If I remember correctly, I noticed an effect that did give a p of slightly less than .05 was a hazard ratio of 3, which made me think of running that test, and then I think spower was the r function that I used to figure out what p they could get for a hazard ratio of 2 and 35 experimentals and 35 controls (or whatever the actual split was- I think it was slightly different?).
So you were using
Hmisc::spower
… I’m surprised that there was even such a function (however obtusely named) - why on earth isn’t it in thesurvival
library?I was going to try to replicate that estimate, but looking at the spower documentation, it’s pretty complex and I don’t think I could do it without the original paper (which is more work than I want to do).
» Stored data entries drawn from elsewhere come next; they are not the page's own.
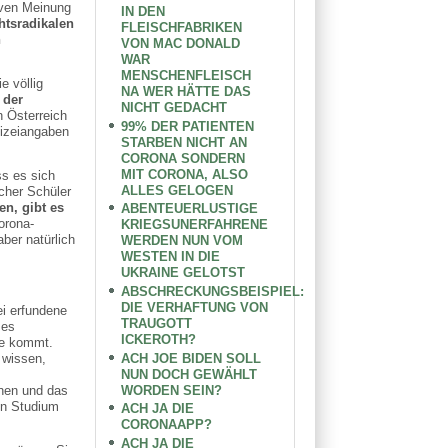
tiven Meinung
IN DEN
tsradikalen
FLEISCHFABRIKEN
n
VON MAC DONALD
WAR
MENSCHENFLEISCH
 völlig
NA WER HÄTTE DAS
 der
NICHT GEDACHT
 Österreich
99% DER PATIENTEN
lizeiangaben
STARBEN NICHT AN
CORONA SONDERN
MIT CORONA, ALSO
s es sich
ALLES GELOGEN
cher Schüler
n, gibt es
ABENTEUERLUSTIGE
orona-
KRIEGSUNERFAHRENE
ber natürlich
WERDEN NUN VOM
WESTEN IN DIE
UKRAINE GELOTST
ABSCHRECKUNGSBEISPIEL:
DIE VERHAFTUNG VON
ei erfundene
TRAUGOTT
 es
ICKEROTH?
he kommt.
ACH JOE BIDEN SOLL
 wissen,
NUN DOCH GEWÄHLT
WORDEN SEIN?
nnen und das
in Studium
ACH JA DIE
CORONAAPP?
ACH JA DIE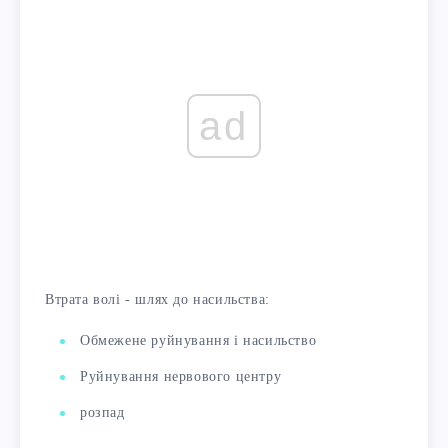
ad
Втрата волі - шлях до насильства:
Обмежене руйнування і насильство
Руйнування нервового центру
розпад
It is of course very difficult to extract any precise numbers from a political discussion. :) However, if you click through some of the links in the article, or have a look at the followup from today, you’ll find McArdle quoting predictions of tens of thousands of preventable deaths yearly from non-insured status. That looks to me like a pretty big hazard rate, no?
No. The Oracle says there’re about 50 million Americans without health insurance. The predictions you quoted refer to 18,000 or 27,000 deaths for want of insurance per year. The higher number implies only a 0.054% death rate per year, or a 3.5% death rate over 65 years (Americans over 65 automatically get insurance). This is non-negligible but hardly huge (and potentially important for all that).
Edit: and I see gwern has whupped me here.
Eyeballing the statistics, that looks like a hazard ratio between 1.1 and 1.5 (lots of things are good predictors for mortality that you would want to control for that I haven’t; the more you add, the closer that number should get to 1.1).
It looks like you’re referring to a hazard ratio or maybe a relative risk, neither of which are the same as a “hazard rate” AFAIK.
You’re right; I’m thinking of hazard ratios. Editing.
Over a population of something like 50 million people? Dunno.